Is this right or wrong? The idea that business advisers using AI to find intelligence worth finding?
AI is best at automating predictable, repetitive and simple decisions. They may be of critical importance like medical diagnosis but that follows a simple decision tree branching yes/no process. Prognosis is where it gets more complex and the health professional takes over.
Most insurers access only a small percentage of the data they collect- maybe 20% if one is optimistic. Will AI help access, join and analyse the remaining 80%? Not without the data. No data, no model.
In Fraud Analytics, Detection and Prevention AI is still woefully short of all the data it needs to detect fraud, hence the high 25% white noise. AI rarely gets the volume of data needed to effectively train the AI to a model that would work. Even the simplest of image detection processes could take 72 hours to run over a daily image workload until the model is stable enough to be reliable. This could take months if not years.
If AI today were so ubiquitous then police forces, HMRC in UK and IRS in USA would have no need for investigators. They would just apply AI and track all criminals, tax evaders.
In fact it is more nuanced than that as they use investigative tools like 360Retrieveto access, join and analyse data. That is not enough as this must be combined with the enormous capabilities of sceptical (of human nature) investigators to test assumptions, test intuition with a mix of technology and human intuition.
Maybe part of the problem is the term AI. This seems to cover a continuum from application of simple algorithms, through machine-learning and RPA to full blown deep-learning and an increasing and unfathomable and automated decision making.
To add to the mix is the constraint of GDPR- data supplied by individuals can only be used for the purpose agreed.
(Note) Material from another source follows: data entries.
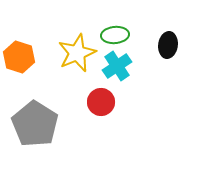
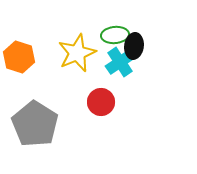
black ellipse: moved 34 px left, 1 px down
cyan cross: moved 3 px right, 4 px up
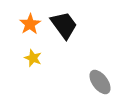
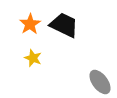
black trapezoid: rotated 28 degrees counterclockwise
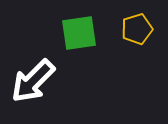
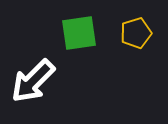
yellow pentagon: moved 1 px left, 4 px down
Google and the NHS have already got in to deep water by forgetting this in the application of deep-learning to NHS patient data (even though it was anonimized).
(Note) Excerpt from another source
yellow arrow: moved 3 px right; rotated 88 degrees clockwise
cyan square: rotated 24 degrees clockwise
AI is a servant of the business and not a leader. It has inbuilt bias from the human originators of algorithms and from the rules specifying deep learning processes.
And as always data is at the heart of this argument. Without the breadth and depth of data AI is a dangerous tool. Master Data Management is as important as ever.
Nicholas Taleb's "Black Swans" should teach us that the improbable is the tipping point for many a disruption. The improbable is hard to predict and AI may be a barrier to spotting black swans before they land.
It is a beguiling idea but is it putting the AI cart before human intuition? : -
"If business advisers can further what is right, to get insurers to more easily and expeditiously do the right thing before challenges arise, the insurance industry will benefit as a whole. If AI can substantiate what a business adviser recommends, if that recommendation is brief yet bold, if that business adviser can prove his recommendation is right, an insurer can succeed."
Lewis Fein Insurance Thought Leadership March 29th 2019
More to the point, business advisers are an independent class—hence their advisory role—in which they do much more than translate data into reports. They use artificial intelligence (AI) to find intelligence worth analyzing. They use intelligence to advance wisdom, because it takes skill to convert ones and zeros into a message that is as concise as it is compelling; it takes a different class of advisers to actualize a future that is close but hard to see; it takes verbal facility and visual acuity to present the future—to make the future present—for the insurance industry.